[Records from a dataset]

[Start of section]

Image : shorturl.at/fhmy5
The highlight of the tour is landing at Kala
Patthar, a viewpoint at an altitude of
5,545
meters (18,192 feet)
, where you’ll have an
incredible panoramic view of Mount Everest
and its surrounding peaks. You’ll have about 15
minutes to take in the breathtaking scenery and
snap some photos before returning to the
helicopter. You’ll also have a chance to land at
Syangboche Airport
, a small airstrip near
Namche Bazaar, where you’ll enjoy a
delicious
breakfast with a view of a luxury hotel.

[End of section]
[Start of section]

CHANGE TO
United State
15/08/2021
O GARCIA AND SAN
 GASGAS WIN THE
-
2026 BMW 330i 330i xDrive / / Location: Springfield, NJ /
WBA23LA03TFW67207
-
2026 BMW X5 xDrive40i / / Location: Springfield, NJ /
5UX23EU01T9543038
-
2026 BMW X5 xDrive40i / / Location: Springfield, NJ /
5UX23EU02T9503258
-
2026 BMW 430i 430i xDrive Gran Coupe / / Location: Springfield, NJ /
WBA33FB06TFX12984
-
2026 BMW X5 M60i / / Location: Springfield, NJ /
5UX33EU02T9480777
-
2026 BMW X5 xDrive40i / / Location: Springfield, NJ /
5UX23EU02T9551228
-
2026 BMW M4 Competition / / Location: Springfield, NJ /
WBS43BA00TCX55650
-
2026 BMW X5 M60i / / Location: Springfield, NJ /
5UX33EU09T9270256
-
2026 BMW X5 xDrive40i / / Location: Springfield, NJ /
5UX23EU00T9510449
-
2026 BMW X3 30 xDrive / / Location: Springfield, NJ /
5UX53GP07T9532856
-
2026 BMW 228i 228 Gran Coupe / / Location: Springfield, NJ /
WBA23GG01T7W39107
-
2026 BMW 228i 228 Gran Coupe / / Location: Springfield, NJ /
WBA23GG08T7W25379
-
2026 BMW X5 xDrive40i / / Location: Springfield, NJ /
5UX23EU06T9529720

[End of section]

● **DIRECTIONS FOR THIS TASK**:
Retype exactly, and only, the lines above from the one where "5UX23EU02T9551228" occurs up to and including the one where "5UX23EU06T9529720" occurs.

● **WORKED SOLUTION**:
5UX23EU02T9551228
-
2026 BMW M4 Competition / / Location: Springfield, NJ /
WBS43BA00TCX55650
-
2026 BMW X5 M60i / / Location: Springfield, NJ /
5UX33EU09T9270256
-
2026 BMW X5 xDrive40i / / Location: Springfield, NJ /
5UX23EU00T9510449
-
2026 BMW X3 30 xDrive / / Location: Springfield, NJ /
5UX53GP07T9532856
-
2026 BMW 228i 228 Gran Coupe / / Location: Springfield, NJ /
WBA23GG01T7W39107
-
2026 BMW 228i 228 Gran Coupe / / Location: Springfield, NJ /
WBA23GG08T7W25379
-
2026 BMW X5 xDrive40i / / Location: Springfield, NJ /
5UX23EU06T9529720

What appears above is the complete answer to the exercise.